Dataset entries
====================
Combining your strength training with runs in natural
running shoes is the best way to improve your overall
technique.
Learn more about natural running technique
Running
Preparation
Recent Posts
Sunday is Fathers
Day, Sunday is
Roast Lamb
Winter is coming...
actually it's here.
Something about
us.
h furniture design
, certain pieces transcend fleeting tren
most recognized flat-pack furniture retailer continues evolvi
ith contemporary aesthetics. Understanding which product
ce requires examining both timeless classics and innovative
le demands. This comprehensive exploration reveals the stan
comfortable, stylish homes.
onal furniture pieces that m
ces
====================
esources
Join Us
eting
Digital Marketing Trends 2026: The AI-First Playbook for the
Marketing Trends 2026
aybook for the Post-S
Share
====================
▶ **YOUR GOAL**
Show every line of the records above that contains the word "Trends".

▶ **PROBLEM SOLUTION**
Digital Marketing Trends 2026: The AI-First Playbook for the
Marketing Trends 2026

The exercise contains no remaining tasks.